Qual é a diferença entre merkav e moshav (assento)? No merkav, seu contato se distingue de seu carregamento; e no moshav, seu contato não se distingue de seu carregamento. A tapit do burro, sobre a qual ele se senta, é pura. Se alterou nela os orifícios, ou os rompeu um dentro do outro, é impura.
Depois de listar, na mishná anterior, os objetos impuros por merkav, a mishná agora explica em que consiste, tecnicamente, a diferença entre essa categoria e a do moshav (assento comum), ainda que ambas sejam, igualmente, pai da impureza (av hatumá). A diferença está no efeito da impureza sobre as roupas: no merkav, quem apenas toca o objeto torna-se impuro, mas não torna impuras as roupas que veste no momento do contato; já quem o carrega torna impuras também as roupas, no momento em que o carrega. No moshav, ao contrário, tanto o contato quanto o carregamento tornam impuras as roupas igualmente, sem distinção. A seguir, a mishná traz o exemplo da tapit — as madeiras colocadas sobre o dorso do burro para amarrar a carga —, que por si só não serve nem para cavalgar nem para sentar-se, e por isso permanece pura mesmo que o burro se sente sobre ela; mas, se seus orifícios são alterados de modo a abrir um espaço apto para uma pessoa se sentar, ou se as madeiras entre os orifícios são removidas para o mesmo fim, a tapit passa a ser considerada um verdadeiro assento, e torna-se impura.

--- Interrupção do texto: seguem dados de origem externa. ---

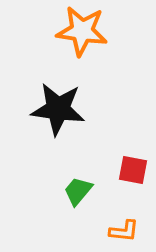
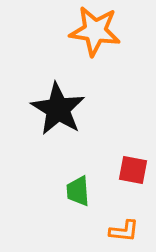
orange star: moved 13 px right
black star: rotated 24 degrees clockwise
green trapezoid: rotated 44 degrees counterclockwise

Porque já havia precedido uma controvérsia entre Rabi Yosei e os sábios sobre a sela do cavalo, se é merkav ou moshav, e assim dissemos sobre a sela da camela, que é moshav e não merkav, perguntou e disse: qual é a diferença entre merkav e moshav, se este é pai da impureza e aquele é pai da impureza? E disse que no merkav seu contato se distingue de seu carregamento, porque a pessoa que toca no merkav do zav torna-se impura, mas não torna impuras as roupas no momento do contato; já quem o carrega torna-se impuro e torna impuras as roupas no momento de carregá-lo; ao passo que, no moshav, contato e carregamento são iguais, pois ambos tornam impuras as roupas. E já expusemos todos estes fundamentos e explicamos sua prova na introdução de nossas palavras a este tratado, junto ao primeiro capítulo dele; e explicaremos isto também em Zavim. Sobre “a tapit”: são madeiras que se colocam sobre o dorso do burro, e sobre elas se transportam as cargas; e não é possível a uma pessoa cavalgar sobre ela, a menos que altere seus orifícios ou remova as madeiras que estão entre os orifícios; e a esta forma chamam “a sela persa”.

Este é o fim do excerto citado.